Charged with serious crimes, police officers still collect their pensions. Gowling WLG’s Deron Waldock explains why
When police officers are charged with serious crimes, the public can expect swift and total consequences like stripped badges, lost jobs, forfeited pensions and in a twist of irony, maybe even jail time.
But the reality, according to one pensions and benefits expert, is far less satisfying.
Deron Waldock, partner in Gowling WLG's national pensions group, notes the legal framework governing police pensions in Canada leaves little room for the kind of retribution many taxpayers might expect to see. The rules that protect every worker's retirement savings apply with equal force to officers convicted of corruption, assault, or worse.
“Unfortunately, it really is driven and covered by plan specific rules and pension legislation,” explains Waldock. “So what we have is a situation really no different than any type of wrongful dismissal for an employee… While we can stop future accruals, once the officer is no longer a member of the police force, dismissal for cause doesn't automatically erase the already accrued pension.
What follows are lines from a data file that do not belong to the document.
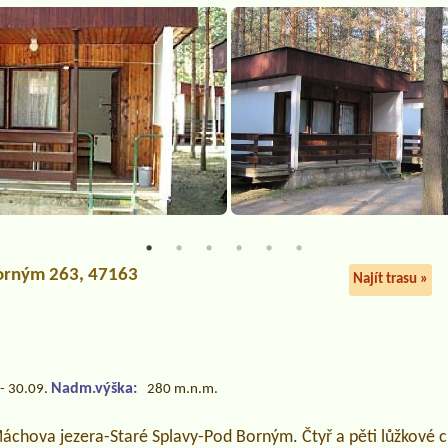
Borným 263, 47163
Najít trasu »
Nadm.výška:
- 30.09.
280 m.n.m.
chova jezera-Staré Splavy-Pod Borným. Čtyř a pěti lůžkové c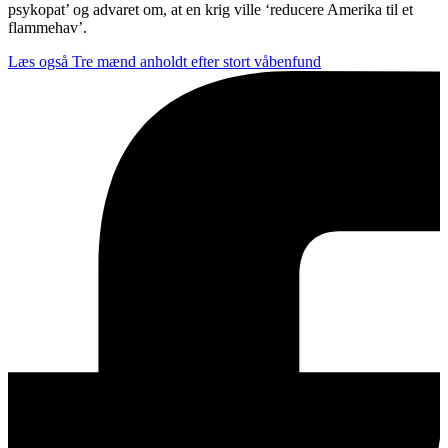
psykopat’ og advaret om, at en krig ville ‘reducere Amerika til et
flammehav’.
Læs også
Tre mænd anholdt efter stort våbenfund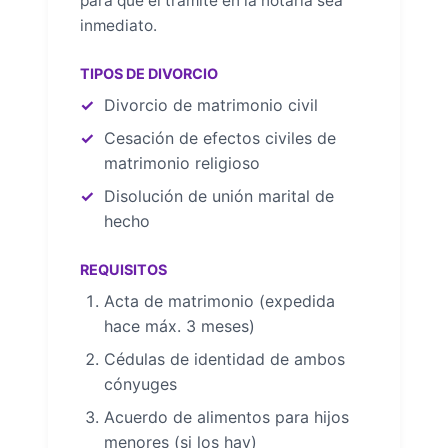
para que el trámite en la notaría sea
inmediato.
TIPOS DE DIVORCIO
Divorcio de matrimonio civil
Cesación de efectos civiles de
matrimonio religioso
Disolución de unión marital de
hecho
REQUISITOS
Acta de matrimonio (expedida
hace máx. 3 meses)
Cédulas de identidad de ambos
cónyuges
Acuerdo de alimentos para hijos
menores (si los hay)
Total forfeiture is rare. It's usually tied to specific statutory provisions or criminal offenses and circumstances where the wrongdoing or fraud itself led directly to the receipt of the pension."
Officers who have been arrested and charged with grave offences are still expected to keep the pensions they have already earned, even if they are ultimately convicted and dismissed, noted Waldock. Even under provincial law, those accrued pension rights are treated as earned property.
According to Waldock, this practice isn’t new as he points to two Canadian examples where the same principles played out in practice. In Toronto in the late 2000s, officer John Schertzer, with more than 30 years of service, was able to retire and collect a lump-sum pension payout of over $1 million despite criminal charges arising from a corruption scandal.
The other example Waldock highlights took place in Winnipeg, where former police officer Elston Bostock pleaded guilty to multiple corruption‑related offences involving vulnerable women who had overdosed. When prosecutors argued at sentencing that his pension should be taken away, the Manitoba Court of Queen’s Bench declined, on the basis that the judge had no legal authority to strip an earned pension.
The only real “penalty” on the pension side in that Winnipeg case was actuarial, noted Waldock. Because Bostock was younger and left earlier than a normal retirement date, his entitlement was significantly reduced compared with what he would have received after a full, clean career. Even so, he still received a portion of his pension.
Yet Waldock is quick to highlight that keeping a pension doesn't mean corrupt officers are home free. While the pension itself is protected in law, money that’s already been paid out is a different matter.
For example, civil judgments and restitution orders can be used to garnish pension income once it lands in the officer's hands.
"It's pretty well untouchable,” he said. “But if people are persistent and they really go after it, there's these collateral or ancillary ways where it could be attacked.”
According to Waldock, there’s also the matter of a built-in financial penalty, even without any forfeiture. Police pensions are defined benefit plans, calculated on a formula that typically uses the best five years of salary multiplied by years of service.
Because salaries tend to rise over a career, an officer who is terminated early misses out on the highest-earning years that would have driven up the final calculation.
"It's going to significantly reduce what they're entitled to and what they've protected and are able to get," Waldock said, adding that they still collect something, but it falls short of what a full, clean career would have delivered.
Because police pensions are effectively prepaid where the money has already been set aside, there is no fresh cost hitting the plan or the employer when a convicted officer collects, he noted. But despite the damage being limited from a financial standpoint, the real pain is reputational, said Waldock.
He cautions that the officers in question have been charged, not convicted and that the cases still need to work their way through the courts. He also stressed that while the conversation has centred on Toronto, the pension principles at play apply across the country.
Police officers occupy an unusual dual status as both employees and sworn officers, subject to criminal law, professional discipline, and service rules all at once. That complexity can make the pension question seem murkier than it is.
At its core, Waldock believes the protection is a broad labour right, one designed to shield workers of all kinds from losing their retirement savings when employment ends. The fact that it sometimes extends to officers convicted of serious crimes is an uncomfortable side effect of a system built for everyone else.
"If people are upset, perhaps the silver lining of this is to the extent that they're upset, it shows how good these protections are for the average person. The real hidden story here is the number of people in Ontario and across the country that don't have a employer sponsored pension that are left without this type of savings,” noted Waldock, emphasizing that for many watching a disgraced officer collect a DB pension, the frustration is less about the specifics of police misconduct and more about a retirement system they feel shut out of entirely.
That gap between public-sector pension holders and everyone else, he suggests, may prove a more powerful force for change than any one corruption case.
If Canada were to pursue reform, he suggests the British model is the one worth studying - treating the employer's contribution not as something earned incrementally but as a reward contingent on completing service in good standing. He doubts it will happen but sees value in the debate itself.
"It reinforces for police officers right across the country how, one, this could be vulnerable and could be susceptible to legislative change. And two, it's a great advantage that they have over a lot of other Canadians getting a pension. They shouldn't take it for granted," he said.